_The task_: Copy every entry exactly as it reads and exclude whatever pictures appear.

_Data records_:
····················
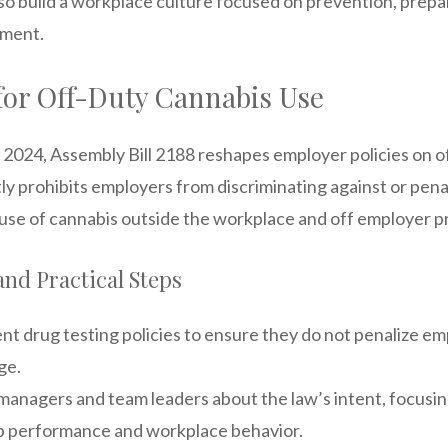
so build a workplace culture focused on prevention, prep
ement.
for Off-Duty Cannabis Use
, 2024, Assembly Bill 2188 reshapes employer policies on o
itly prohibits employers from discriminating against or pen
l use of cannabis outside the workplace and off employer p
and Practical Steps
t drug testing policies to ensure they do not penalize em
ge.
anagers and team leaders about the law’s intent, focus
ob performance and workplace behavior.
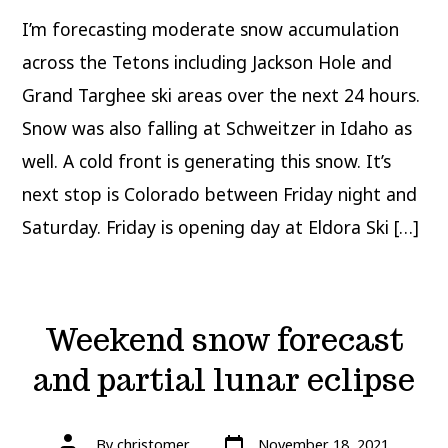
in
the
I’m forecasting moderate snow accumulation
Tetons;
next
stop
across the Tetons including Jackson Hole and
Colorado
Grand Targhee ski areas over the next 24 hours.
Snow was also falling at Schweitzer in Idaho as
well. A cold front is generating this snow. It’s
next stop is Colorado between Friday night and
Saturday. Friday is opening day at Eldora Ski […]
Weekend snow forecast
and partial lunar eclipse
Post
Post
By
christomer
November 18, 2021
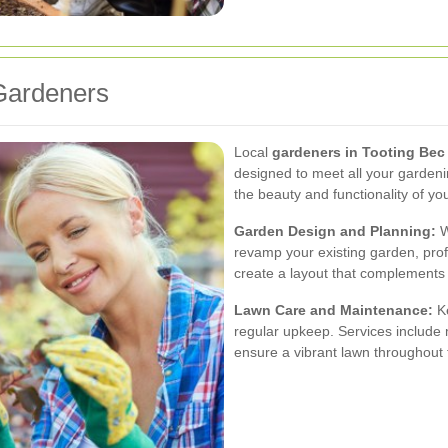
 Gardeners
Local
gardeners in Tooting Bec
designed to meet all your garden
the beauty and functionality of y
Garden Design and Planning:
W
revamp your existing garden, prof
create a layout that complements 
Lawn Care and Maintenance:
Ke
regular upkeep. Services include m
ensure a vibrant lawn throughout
····················
_Solution to this task_:
so build a workplace culture focused on prevention, prep
ement.
for Off-Duty Cannabis Use
, 2024, Assembly Bill 2188 reshapes employer policies on o
itly prohibits employers from discriminating against or pen
l use of cannabis outside the workplace and off employer p
and Practical Steps
t drug testing policies to ensure they do not penalize em
ge.
anagers and team leaders about the law’s intent, focus
ob performance and workplace behavior.
in
the
I’m forecasting moderate snow accumulation
Tetons;
next
stop
across the Tetons including Jackson Hole and
Colorado
Grand Targhee ski areas over the next 24 hours.
Snow was also falling at Schweitzer in Idaho as
well. A cold front is generating this snow. It’s
next stop is Colorado between Friday night and
Saturday. Friday is opening day at Eldora Ski […]
Weekend snow forecast
and partial lunar eclipse
Post
Post
By
christomer
November 18, 2021
 Gardeners
Local
gardeners in Tooting Bec
designed to meet all your garden
the beauty and functionality of y
Garden Design and Planning:
W
revamp your existing garden, prof
create a layout that complements 
Lawn Care and Maintenance:
Ke
regular upkeep. Services include m
ensure a vibrant lawn throughout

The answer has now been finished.